• **The problem**
For each line below, check for the word "divider", then state how many lines contain it, with no other output.

• **Data records**
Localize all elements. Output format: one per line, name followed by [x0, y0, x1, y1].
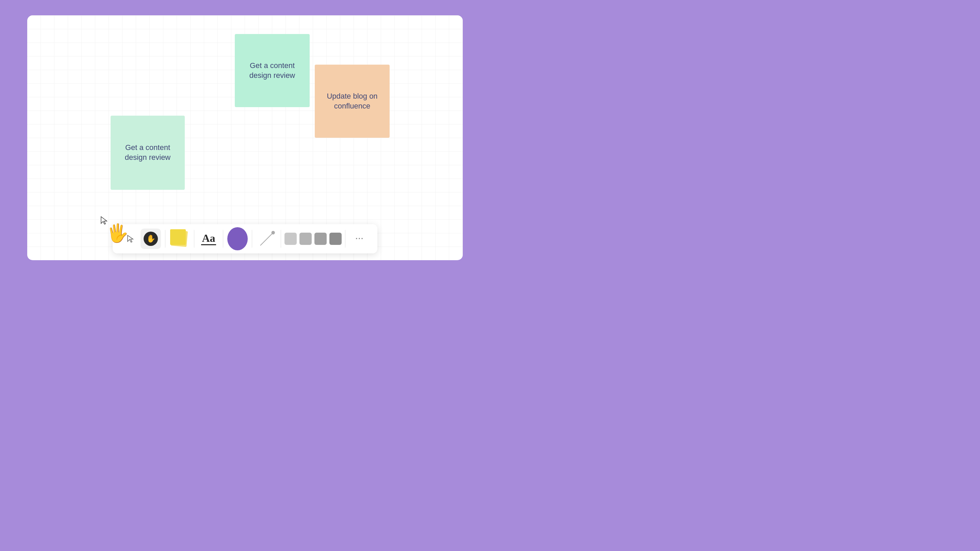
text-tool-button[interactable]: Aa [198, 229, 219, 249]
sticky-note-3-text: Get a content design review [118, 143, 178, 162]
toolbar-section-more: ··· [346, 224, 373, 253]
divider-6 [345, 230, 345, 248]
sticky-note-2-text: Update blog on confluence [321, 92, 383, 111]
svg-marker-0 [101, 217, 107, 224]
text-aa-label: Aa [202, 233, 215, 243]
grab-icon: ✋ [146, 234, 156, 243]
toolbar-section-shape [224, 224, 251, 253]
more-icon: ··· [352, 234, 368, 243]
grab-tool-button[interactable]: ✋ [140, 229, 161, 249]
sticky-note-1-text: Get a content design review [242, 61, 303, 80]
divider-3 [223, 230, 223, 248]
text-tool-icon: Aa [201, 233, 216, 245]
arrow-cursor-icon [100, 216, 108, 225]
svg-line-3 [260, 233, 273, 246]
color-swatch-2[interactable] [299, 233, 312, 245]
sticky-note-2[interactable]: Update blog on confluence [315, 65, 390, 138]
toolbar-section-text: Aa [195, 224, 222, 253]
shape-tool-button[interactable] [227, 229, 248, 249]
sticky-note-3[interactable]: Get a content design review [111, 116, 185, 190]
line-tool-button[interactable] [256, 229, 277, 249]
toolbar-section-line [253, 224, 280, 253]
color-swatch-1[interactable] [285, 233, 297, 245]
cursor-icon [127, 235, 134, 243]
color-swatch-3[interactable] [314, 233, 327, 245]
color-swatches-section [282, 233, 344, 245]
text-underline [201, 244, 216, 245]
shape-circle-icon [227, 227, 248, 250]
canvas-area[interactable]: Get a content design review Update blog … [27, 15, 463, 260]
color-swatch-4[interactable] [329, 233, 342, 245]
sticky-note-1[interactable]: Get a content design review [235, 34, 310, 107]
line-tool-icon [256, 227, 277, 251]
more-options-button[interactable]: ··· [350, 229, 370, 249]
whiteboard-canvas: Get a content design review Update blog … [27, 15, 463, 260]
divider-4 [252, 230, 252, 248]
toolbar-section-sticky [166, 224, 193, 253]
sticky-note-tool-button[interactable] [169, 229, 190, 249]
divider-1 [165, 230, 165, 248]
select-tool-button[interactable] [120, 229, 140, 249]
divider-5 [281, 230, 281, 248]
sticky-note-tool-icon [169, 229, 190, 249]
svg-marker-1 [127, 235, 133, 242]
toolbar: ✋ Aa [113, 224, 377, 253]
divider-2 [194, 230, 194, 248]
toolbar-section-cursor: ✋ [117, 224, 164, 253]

• **Solution**
6